Friday, October 16, 2009

Osgood Eagle Drum

Civil War era drum; signed on the interior “Raymond S. Osgood N.A.”, with a shield-breasted eagle, mid-19th century; sold for $558. Photo courtesy of Garth's.


Live Auction Talk
http://www.liveauctiontalk.com/free_article_detail.php?article_id=825

Besides drinking and gambling the most popular pastime among Civil War soldiers from both sides was music. Although drinking and gambling were against regulations it was difficult to control homesick and lonely soldiers.

Both armies also carried and played musical instruments as a way to lighten their load. Some companies even had their own bands. Soldiers sang as they marched. Music kept them in step and relieved the monotony of camp life.

Both Federal and Confederate troops had some of the same favorites like “Home Sweet Home”, and hymns like “Amazing Grace” and “Rock of Ages”.

The youngest members of each army and their bands were drummer boys. They ranged in age from 9-years-old to early teens. The boys gave up their beds to enlist in the army. Many could play the bugle and fife just as well as the drum.

Troops never left home without a drummer. Maybe they were too young to fight but they knew the importance of drumming for the company. They played as bullets flew and bodies dropped.

Drums woke the soldiers up in the morning, readied them to report for morning roll call, sick call, guard duty and lights out. On the battlefield drums voiced the orders of commanding officers and also pointed to where the troops were headed.

Drums were the beat of history, the background noise of war--a thread holding the vestiges of life in battle together.

Sometimes drummers were officially attached to the company. Other times they were unofficial members, like mascots. The most famous drummer boy of the Civil War was probably John L. Clem from Ohio. The 10-year-old member with the 22nd Michigan had his drum smashed by a shell at Shiloh. The boy was unhurt but from then on was known as Shiloh Johnny.

After the war Clem tried to enter West Point and was rejected. With the help of Pres. Ulysses S. Grant he became a second lieutenant in the army and retired in 1916 as a major general.

Willie Johnston, drummer of Company D, 3rd Vermont Volunteer Infantry, was the seventh soldier in the U.S. Army to accept a Congressional Medal of Honor. Johnston received his award on Sept. 16, 1863 for bravery during the Seven Days Battles. He was not quite 12-years-old and remains the youngest person to have received the medal.

Confederate bands were fewer in numbers. Musicians were not as plentiful in the South. Good instruments were costly and difficult to get and some of the best instrument makers were in the North.

The outside of Union drums often displayed a large eagle with open wings and stars and stripes around it. Confederate drums were not as elaborate. Many had a plain wood finish.

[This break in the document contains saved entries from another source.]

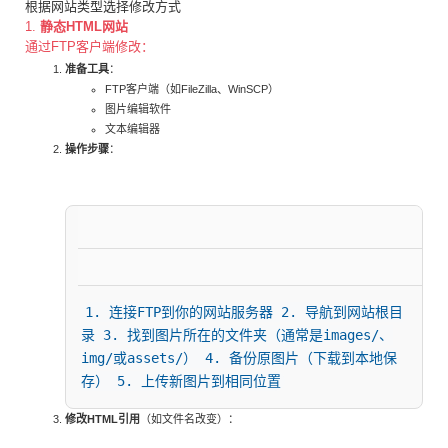
根据网站类型选择修改方式
1.
静态HTML网站
通过FTP客户端修改：
准备工具
：
FTP客户端（如FileZilla、WinSCP）
图片编辑软件
文本编辑器
操作步骤
：
1. 连接FTP到你的网站服务器 2. 导航到网站根目
录 3. 找到图片所在的文件夹（通常是images/、
img/或assets/） 4. 备份原图片（下载到本地保
存） 5. 上传新图片到相同位置
修改HTML引用
（如文件名改变）：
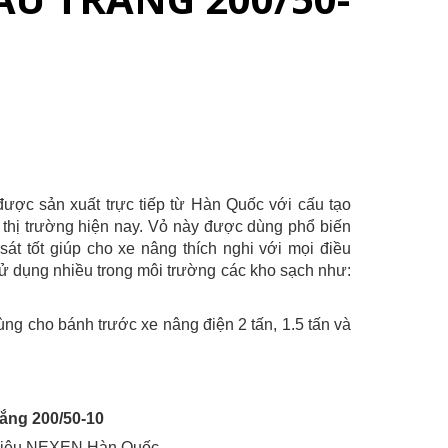
ợc sản xuất trực tiếp từ Hàn Quốc với cấu tạo
 thị trường hiện nay. Vỏ này được dùng phổ biến
át tốt giúp cho xe nâng thích nghi với mọi điều
sử dụng nhiều trong môi trường các kho sạch như:
g cho bánh trước xe nâng điện 2 tấn, 1.5 tấn và
ắng 200/50-10
 hiệu NEXEN Hàn Quốc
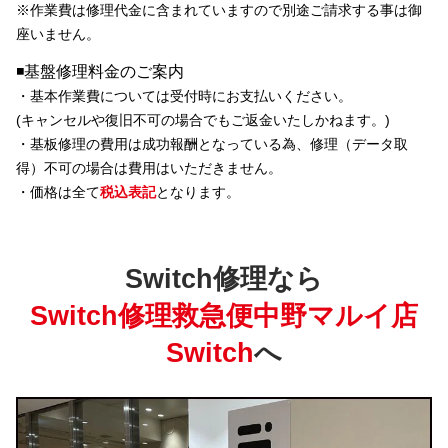
※
作業費は修理代金に含まれています
ので別途ご請求する事は御
座いません。
◾️基盤修理料金のご案内
・基本作業費については受付時にお支払いください。
(キャンセルや復旧不可の場合でもご返金いたしかねます。)
・基板修理の費用は成功報酬となっている為、修理（データ取
得）不可の場合は費用はいただきません。
・価格は全て
税込表記
となります。
Switch修理なら
Switch修理救急便中野マルイ店
Switch
へ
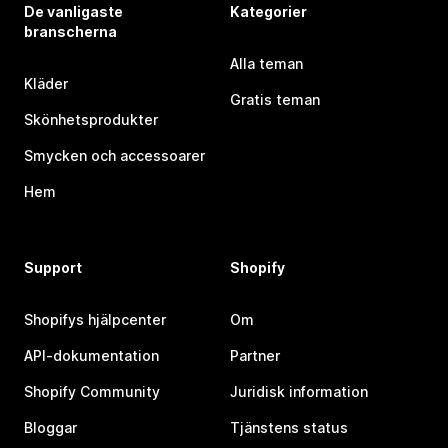
De vanligaste
Kategorier
branscherna
Alla teman
Kläder
Gratis teman
Skönhetsprodukter
Smycken och accessoarer
Hem
Support
Shopify
Shopifys hjälpcenter
Om
API-dokumentation
Partner
Shopify Community
Juridisk information
Bloggar
Tjänstens status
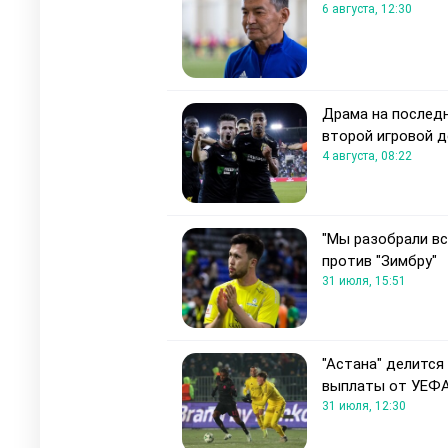
6 августа, 12:30
Драма на последн
второй игровой д
4 августа, 08:22
"Мы разобрали вс
против "Зимбру"
31 июля, 15:51
"Астана" делится
выплаты от УЕФ
31 июля, 12:30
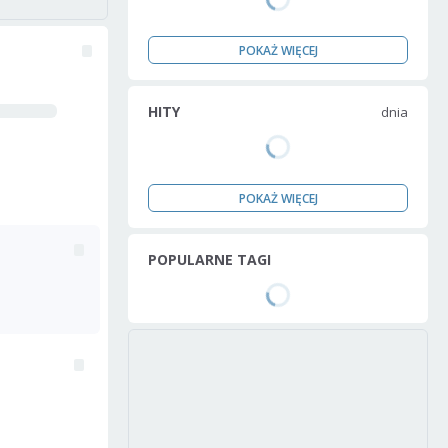
POKAŻ WIĘCEJ
HITY
dnia
POKAŻ WIĘCEJ
POPULARNE TAGI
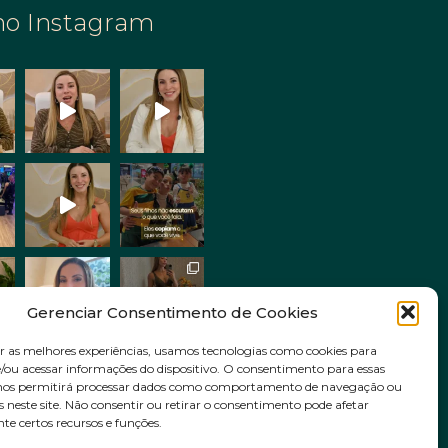
no Instagram
Gerenciar Consentimento de Cookies
r as melhores experiências, usamos tecnologias como cookies para
ou acessar informações do dispositivo. O consentimento para essas
Siga no Instagram
 nos permitirá processar dados como comportamento de navegação ou
s neste site. Não consentir ou retirar o consentimento pode afetar
e certos recursos e funções.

The U.S. Army purchased more than 32,000 rope-tension drums between 1861 and 1865. Today a Civil War drum could easily be the centerpiece of a Militaria collection.

Originality makes a Civil War drum valuable. Are the tugs, rope, skins and gut snares original? Is the drum plain? Decoration makes a difference.

Does it bear the maker's label? Horsman of Philadelphia was one of the leading drum makers during the Civil War.

Many drums were never actually used in service. Once a drum made it to the field it would often be painted and the regiment, state, and company included on it.

On May 23, Garth’s, in Delaware, Ohio, featured a selection of Civil War items in its Ohio Valley auction. Included in the sale was a Civil War era drum. Signed on the interior “Raymond S. Osgood N.A.”, with a shield-breasted eagle, mid-19th century; 17 ½ inches high; sold for $558.